On a seasonally adjusted basis, the Market Composite Index, which is a measure of loan application volume, decreased by 0.1 percent and decreased 2 percent compared with the previous week on an unadjusted basis. Additionally, the Refinance Index decreased 1 percent week over week while the seasonally adjusted Purchase Index increased 1 percent from one week earlier. On an unadjusted basis, it declined 2 percent compared to the previous week. However, purchase loan applications were 2 percent higher compared to the same period last year.
The volume of refinance loan applications went up by 2 percent week over week, from 38.9 percent of total applications from 38.7 percent. Meanwhile, The adjustable-rate mortgage (ARM) share of activity also decreased to 6.1 percent of total applications, the data indicated.
For government loan applications, while the FHA share of total applications stayed unchanged, remaining steady at 10.2 percent, the VA share of total applications decreased slightly to 10 percent from 10.5 percent the week prior. The USDA share of loans increased to 0.8 percent from 0.7 percent the week prior.
Here’s how the average contract interest rates performed for various loans:
- For 30-year fixed-rate mortgages with conforming loan balances rates increased to 4.80 percent from 4.78 percent. The effective rate decreased from last week.

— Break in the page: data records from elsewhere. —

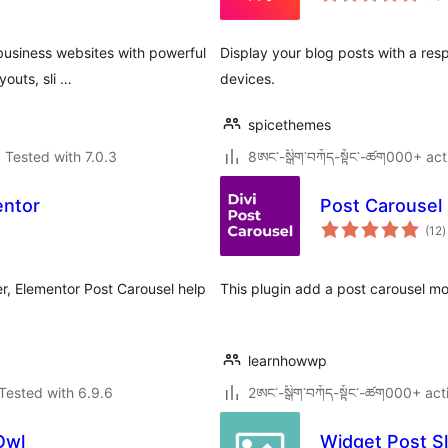
 business websites with powerful
Display your blog posts with a res
outs, sli …
devices.
spicethemes
Tested with 7.0.3
8ཨང་-སྒྲིག༌བཀོད-སྟོང༌-ཚག000+ act
entor
Post Carousel 
t
(12
)
r
er, Elementor Post Carousel help
This plugin add a post carousel mo
learnhowwp
Tested with 6.9.6
2ཨང་-སྒྲིག༌བཀོད-སྟོང༌-ཚག000+ act
Owl
Widget Post Sl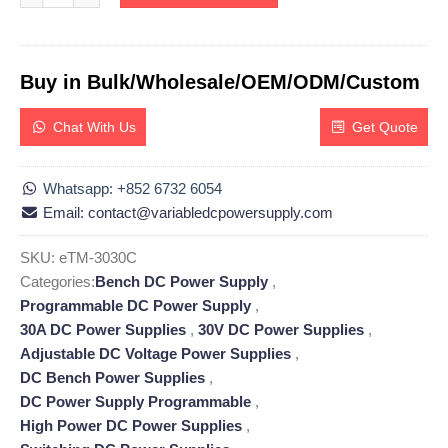
Buy in Bulk/Wholesale/OEM/ODM/Custom
Chat With Us
Get Quote
Whatsapp: +852 6732 6054
Email: contact@variabledcpowersupply.com
SKU:
eTM-3030C
Categories:
Bench DC Power Supply
,
Programmable DC Power Supply
,
30A DC Power Supplies
,
30V DC Power Supplies
,
Adjustable DC Voltage Power Supplies
,
DC Bench Power Supplies
,
DC Power Supply Programmable
,
High Power DC Power Supplies
,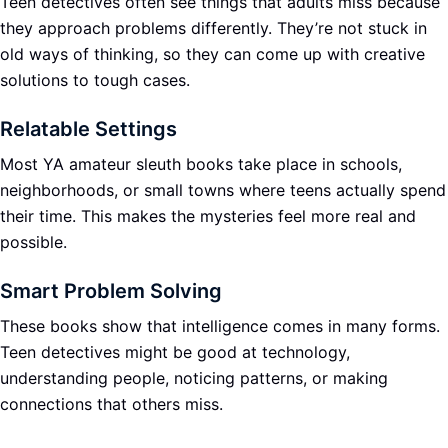
Teen detectives often see things that adults miss because
they approach problems differently. They’re not stuck in
old ways of thinking, so they can come up with creative
solutions to tough cases.
Relatable Settings
Most YA amateur sleuth books take place in schools,
neighborhoods, or small towns where teens actually spend
their time. This makes the mysteries feel more real and
possible.
Smart Problem Solving
These books show that intelligence comes in many forms.
Teen detectives might be good at technology,
understanding people, noticing patterns, or making
connections that others miss.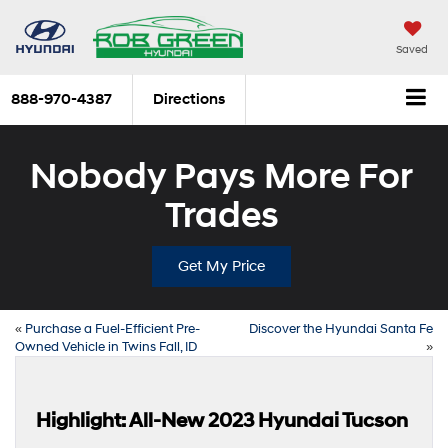
Saved
888-970-4387
Directions
Nobody Pays More For
Trades
Get My Price
«
Purchase a Fuel-Efficient Pre-
Discover the Hyundai Santa Fe
Owned Vehicle in Twins Fall, ID
»
Highlight: All-New 2023 Hyundai Tucson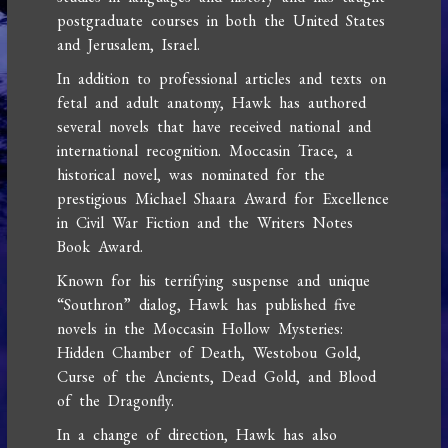
postgraduate courses in both the United States
and Jerusalem, Israel.
In addition to professional articles and texts on
fetal and adult anatomy, Hawk has authored
several novels that have received national and
international recognition. Moccasin Trace, a
historical novel, was nominated for the
prestigious Michael Shaara Award for Excellence
in Civil War Fiction and the Writers Notes
Book Award.
Known for his terrifying suspense and unique
“Southron” dialog, Hawk has published five
novels in the Moccasin Hollow Mysteries:
Hidden Chamber of Death, Westobou Gold,
Curse of the Ancients, Dead Gold, and Blood
of the Dragonfly.
In a change of direction, Hawk has also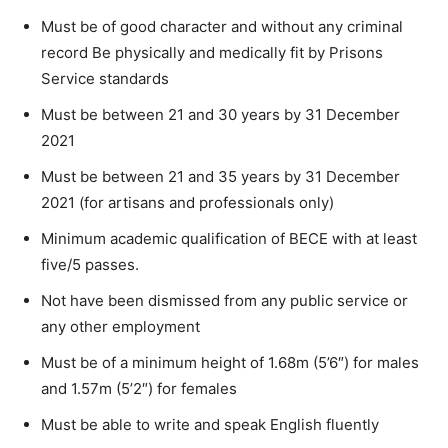
Must be of good character and without any criminal
record Be physically and medically fit by Prisons
Service standards
Must be between 21 and 30 years by 31 December
2021
Must be between 21 and 35 years by 31 December
2021 (for artisans and professionals only)
Minimum academic qualification of BECE with at least
five/5 passes.
Not have been dismissed from any public service or
any other employment
Must be of a minimum height of 1.68m (5’6″) for males
and 1.57m (5’2″) for females
Must be able to write and speak English fluently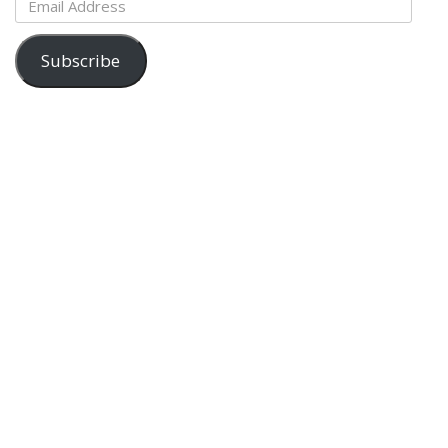
Address
Subscribe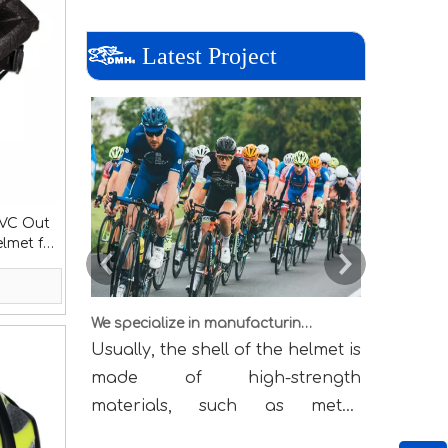
Latest Project
PVC Out
elmet for
We specialize in manufacturing all kinds of helmets
Usually, the shell of the helmet is
When sou
made of high-strength
brand, 
materials, such as metal,
manufac
engineering plastics, Kevlar
(Orig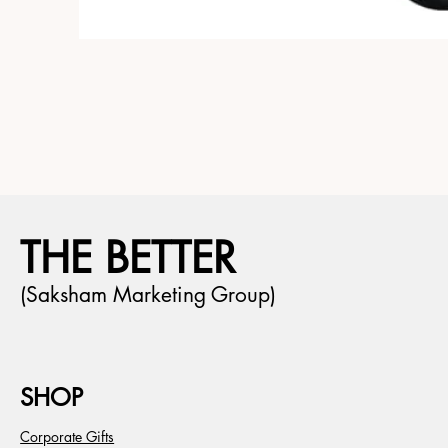
THE BETTER
(Saksham Marketing Group)
SHOP
Corporate Gifts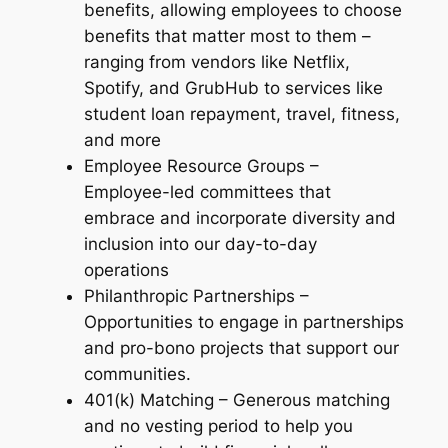
benefits, allowing employees to choose
benefits that matter most to them –
ranging from vendors like Netflix,
Spotify, and GrubHub to services like
student loan repayment, travel, fitness,
and more
Employee Resource Groups –
Employee-led committees that
embrace and incorporate diversity and
inclusion into our day-to-day
operations
Philanthropic Partnerships –
Opportunities to engage in partnerships
and pro-bono projects that support our
communities.
401(k) Matching – Generous matching
and no vesting period to help you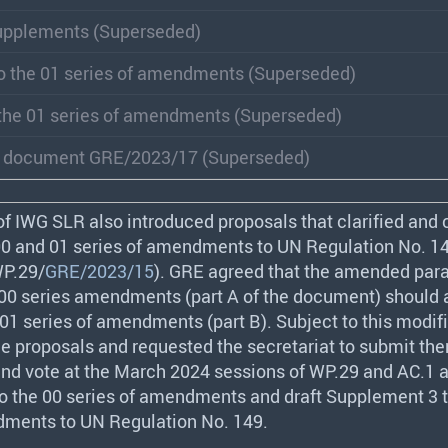
upplements (Superseded)
o the 01 series of amendments (Superseded)
the 01 series of amendments (Superseded)
d document GRE/2023/17 (Superseded)
of
IWG
SLR
also introduced proposals that clarified and 
 00 and 01 series of amendments to UN Regulation No. 1
P.29/
GRE/2023/15
).
GRE
agreed that the amended par
 00 series amendments (part A of the document) should 
 01 series of amendments (part B). Subject to this modifi
e proposals and requested the secretariat to submit the
nd vote at the March 2024 sessions of WP.29 and AC.1 a
o the 00 series of amendments and draft Supplement 3 t
dments to UN Regulation No. 149.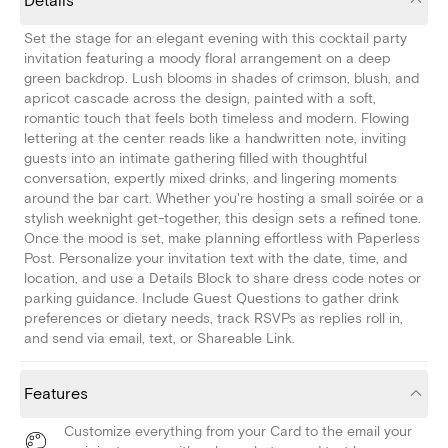
Details
Set the stage for an elegant evening with this cocktail party
invitation featuring a moody floral arrangement on a deep
green backdrop. Lush blooms in shades of crimson, blush, and
apricot cascade across the design, painted with a soft,
romantic touch that feels both timeless and modern. Flowing
lettering at the center reads like a handwritten note, inviting
guests into an intimate gathering filled with thoughtful
conversation, expertly mixed drinks, and lingering moments
around the bar cart. Whether you're hosting a small soirée or a
stylish weeknight get-together, this design sets a refined tone.
Once the mood is set, make planning effortless with Paperless
Post. Personalize your invitation text with the date, time, and
location, and use a Details Block to share dress code notes or
parking guidance. Include Guest Questions to gather drink
preferences or dietary needs, track RSVPs as replies roll in,
and send via email, text, or Shareable Link.
Features
Customize everything from your Card to the email your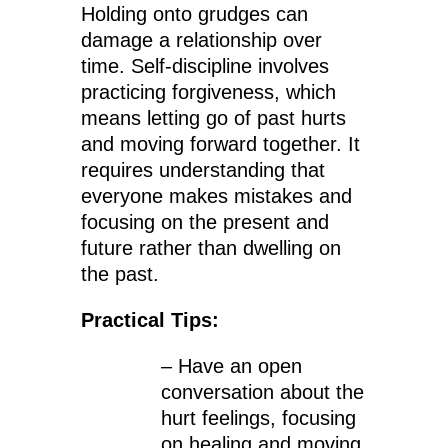
Holding onto grudges can
damage a relationship over
time. Self-discipline involves
practicing forgiveness, which
means letting go of past hurts
and moving forward together. It
requires understanding that
everyone makes mistakes and
focusing on the present and
future rather than dwelling on
the past.
Practical Tips:
– Have an open
conversation about the
hurt feelings, focusing
on healing and moving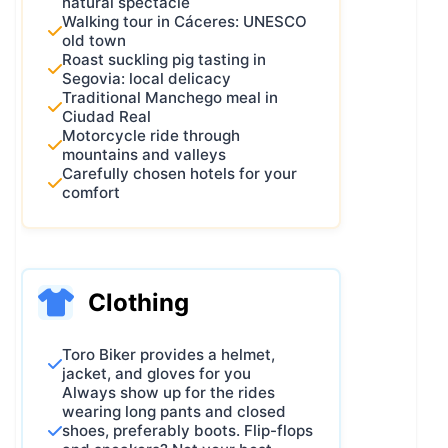
natural spectacle
Walking tour in Cáceres: UNESCO
old town
Roast suckling pig tasting in
Segovia: local delicacy
Traditional Manchego meal in
Ciudad Real
Motorcycle ride through
mountains and valleys
Carefully chosen hotels for your
comfort
Clothing
Toro Biker provides a helmet,
jacket, and gloves for you
Always show up for the rides
wearing long pants and closed
shoes, preferably boots. Flip-flops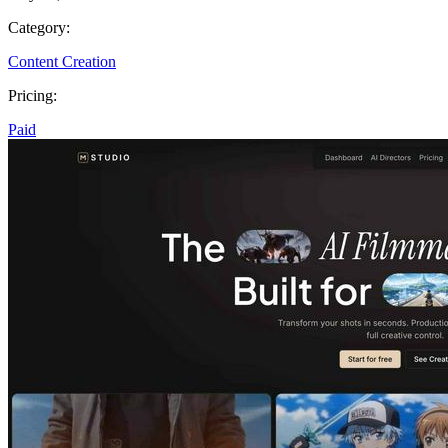
Category:
Content Creation
Pricing:
Paid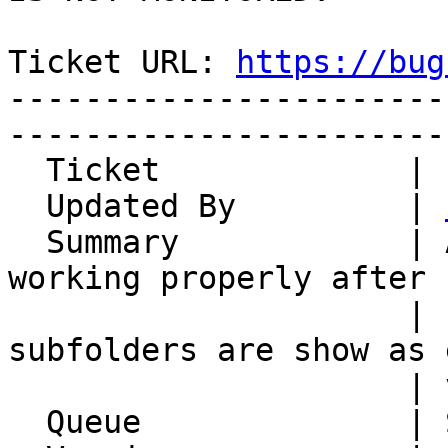
Ticket URL: 
https://bug
-----------------------
-----------------------
  Ticket             | 14972

  Updated By         | 
  Summary            | AcitveSync is not longer 
working properly after P
                     | upgrade to 7.3 -> mailbox 
subfolders are show as 
                     | via EAS & Outlook 365

  Queue              | Synchronization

- The rate for 30-year fixed-rate mortgages with jumbo loan balances decreased to 4.67 percent from 4.68 percent as did its effective rate.
- For FHA-backed 30-year fixed-rate mortgages, the rates increased to 4.79 percent from 4.77 percent. The effective rate for these loans remained unchanged.
- The 15-year fixed-rate mortgages rate decreased to 4.24 percent from 4.31 percent. The effective rate for these loans also saw a dip during the week.
- The rate for 5/1 ARMs increased to 4.09 percent from 3.95 percent. The effective rate for 5/1 ARMs increased.